Supersonic plumes of water vapour and icy particles have been observed by the Cassini spacecraft during several flybys over Enceladus. These plumes originate from the Tiger Stripes located in the South Polar Terrain (SPT), and indicate the presence of a subsurface ocean under the icy crust which is salty and contains complex organic molecules. Other characteristics of the plumes, such as the vent temperature, mass flow rate, velocity and mass fraction of icy particles can be used to determine the conditions in the channel, linking the subsurface ocean to the icy surface. In this paper, we developed a fluid dynamics model that accounts for nucleation, particle growth, wall accretion and sublimation. The channel behaves similarly to a converging–diverging nozzle, which forms supersonic plumes due to a pressure difference between the reservoir where the subsurface ocean is located and the exosphere.

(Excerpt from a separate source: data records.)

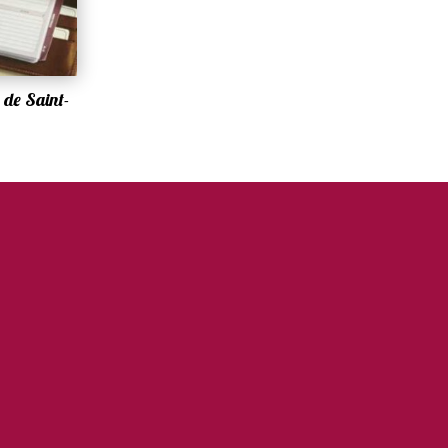
 de Saint-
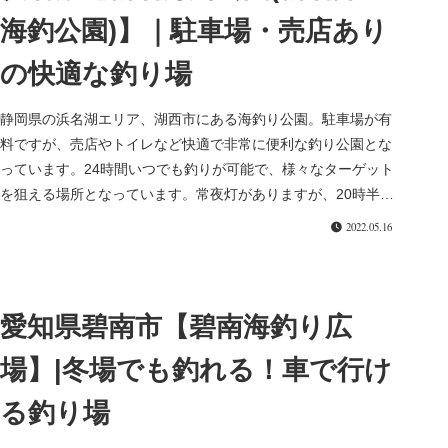
海釣公園)】｜駐車場・売店あり
の快適な釣り場
静岡県の浜名湖エリア、湖西市にある海釣り公園。駐車場が有
料ですが、売店やトイレなど快適で非常に便利な釣り公園とな
っています。24時間いつでも釣りが可能で、様々なターゲット
を狙える場所となっています。常夜灯がありますが、20時半ご
ろに消灯する...
2022.05.16
愛知県碧南市【碧南海釣り広
場】|冬場でも釣れる！車で行け
る釣り場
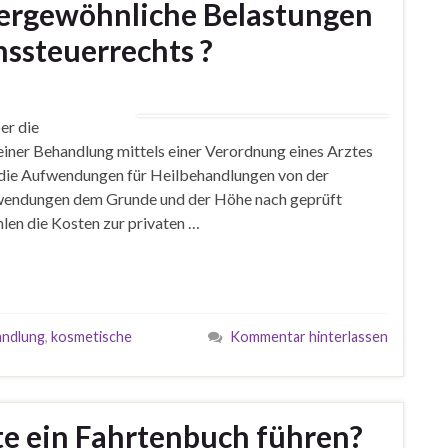
ergewöhnliche Belastungen
ssteuerrechts ?
er die
iner Behandlung mittels einer Verordnung eines Arztes
n die Aufwendungen für Heilbehandlungen von der
fwendungen dem Grunde und der Höhe nach geprüft
len die Kosten zur privaten …
andlung
,
kosmetische
Kommentar hinterlassen
te ein Fahrtenbuch führen?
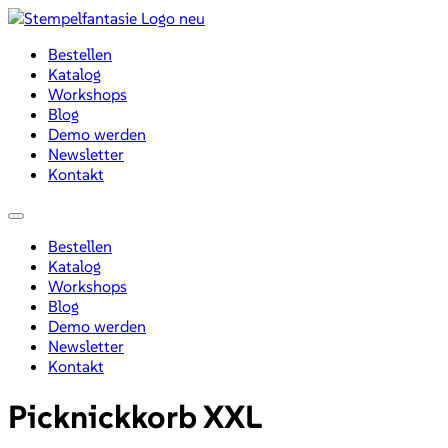
Zum
Inhalt
Bestellen
wechseln
Katalog
Workshops
Blog
Demo werden
Newsletter
Kontakt
Menü
Bestellen
Katalog
Workshops
Blog
Demo werden
Newsletter
Kontakt
Picknickkorb XXL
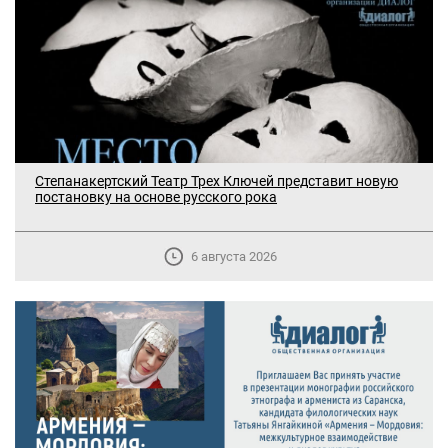
Степанакертский Театр Трех Ключей представит новую
постановку на основе русского рока
6 августа 2026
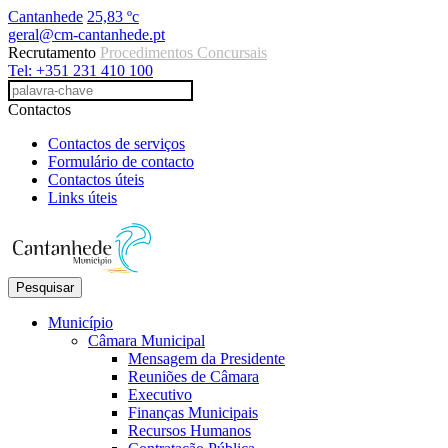
Cantanhede
25,83 ºc
geral@cm-cantanhede.pt
Recrutamento
Procedimentos Concursais
Tel: +351 231 410 100
Contactos
Contactos de serviços
Formulário de contacto
Contactos úteis
Links úteis
Pesquisar
Município
Câmara Municipal
Mensagem da Presidente
Reuniões de Câmara
Executivo
Finanças Municipais
Recursos Humanos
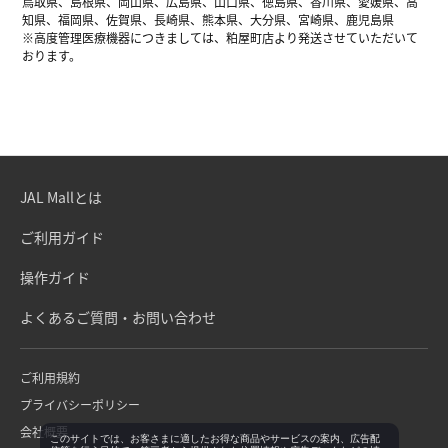
鳥取県、島根県、岡山県、広島県、山口県、徳島県、香川県、愛媛県、高
知県、福岡県、佐賀県、長崎県、熊本県、大分県、宮崎県、鹿児島県
※高度管理医療機器につきましては、粕屋町店より発送させていただいて
おります。
JAL Mallとは
ご利用ガイド
操作ガイド
よくあるご質問・お問い合わせ
ご利用規約
プライバシーポリシー
会社概要
このサイトでは、お客さまに適したお得な商品やサービスの案内、広告配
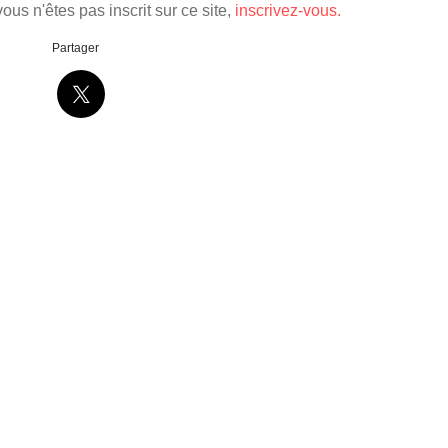
ous n'êtes pas inscrit sur ce site,
inscrivez-vous.
Partager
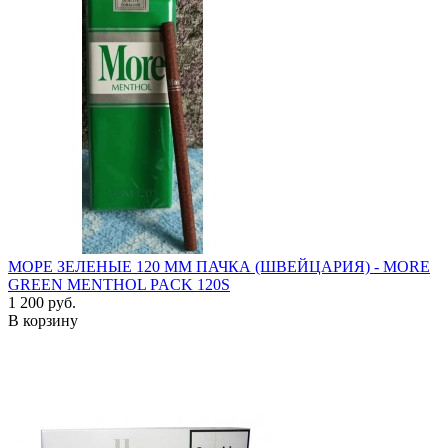
МОРЕ ЗЕЛЕНЫЕ 120 ММ ПАЧКА (ШВЕЙЦАРИЯ) - MORE
GREEN MENTHOL PACK 120S
1 200 руб.
В корзину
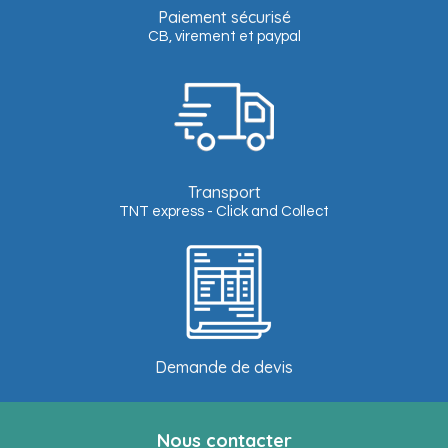
Paiement sécurisé
CB, virement et paypal
Transport
TNT express - Click and Collect
Demande de devis
Nous contacter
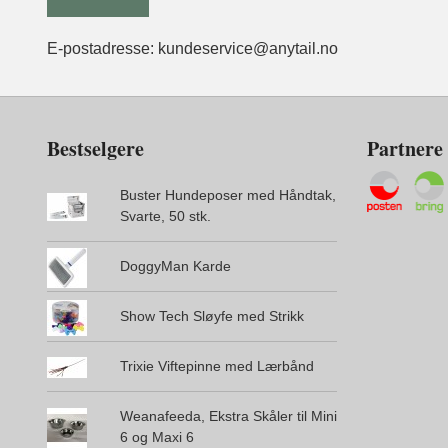
E-postadresse: kundeservice@anytail.no
Bestselgere
Partnere
Buster Hundeposer med Håndtak,
Svarte, 50 stk.
DoggyMan Karde
Show Tech Sløyfe med Strikk
Trixie Viftepinne med Lærbånd
Weanafeeda, Ekstra Skåler til Mini
6 og Maxi 6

The geometry of the channel and its evolution with accretion of gas and sublimation of ice are studied to reproduce the characteristics of the plumes observed by Cassini. We first performed a parameter study on the channel geometry to determine how it influences the plumes’ velocity, solid fraction and exit temperature. Our results show that the size of the icy particles is primarily dependent on the length of the channel, indicating that large particles (∼75μm) must originate from within a kilometer below the surface, while smaller particles (∼3μm) can originate from only hundreds of meters below the surface. We further show that the velocity of the flow, exit temperature and nucleation depend directly on the exit-to-throat size ratio. We find that the channel geometry evolves within a few tens of hours until an equilibrium is reached, when considering the accretion of gas to the walls, or sublimation of ice from the walls. As the channel closes due to accretion, the flow becomes thinner, which in turn reduces accretion. After around 70 h, the accretion is sufficiently slowed such that the geometry does not evolve anymore. This equilibrium geometry produces higher Mach numbers and a larger particle size and solid fraction compared to the initial geometry.